(DATA EXTRACTS Opens)

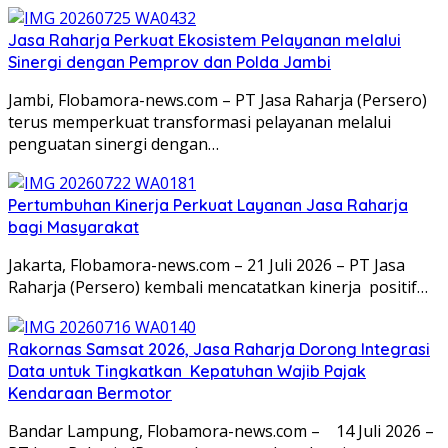
Jasa Raharja Perkuat Ekosistem Pelayanan melalui
Sinergi dengan Pemprov dan Polda Jambi
Jambi, Flobamora-news.com – PT Jasa Raharja (Persero)
terus memperkuat transformasi pelayanan melalui
penguatan sinergi dengan…
Pertumbuhan Kinerja Perkuat Layanan Jasa Raharja
bagi Masyarakat
Jakarta, Flobamora-news.com – 21 Juli 2026 – PT Jasa
Raharja (Persero) kembali mencatatkan kinerja positif…
Rakornas Samsat 2026, Jasa Raharja Dorong Integrasi
Data untuk Tingkatkan Kepatuhan Wajib Pajak
Kendaraan Bermotor
Bandar Lampung, Flobamora-news.com – 14 Juli 2026 –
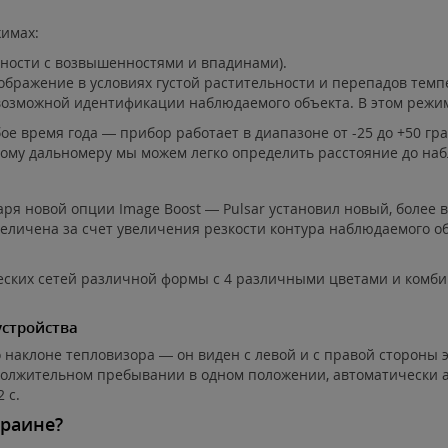
жимах:
ности с возвышенностями и впадинами).
бражение в условиях густой растительности и перепадов темп
озможной идентификации наблюдаемого объекта. В этом режим
е время года — прибор работает в диапазоне от -25 до +50 гр
му дальномеру мы можем легко определить расстояние до наб
аря новой опции Image Boost — Pulsar установил новый, более 
еличена за счет увеличения резкости контура наблюдаемого 
еских сетей различной формы с 4 различными цветами и комби
стройства
наклоне тепловизора — он виден с левой и с правой стороны э
одолжительном пребывании в одном положении, автоматически а
 с.
краине?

(DATA EXTRACTS Closes)

Above are some records. Copy each of their lines that holds the string "melalui".

Jasa Raharja Perkuat Ekosistem Pelayanan melalui
terus memperkuat transformasi pelayanan melalui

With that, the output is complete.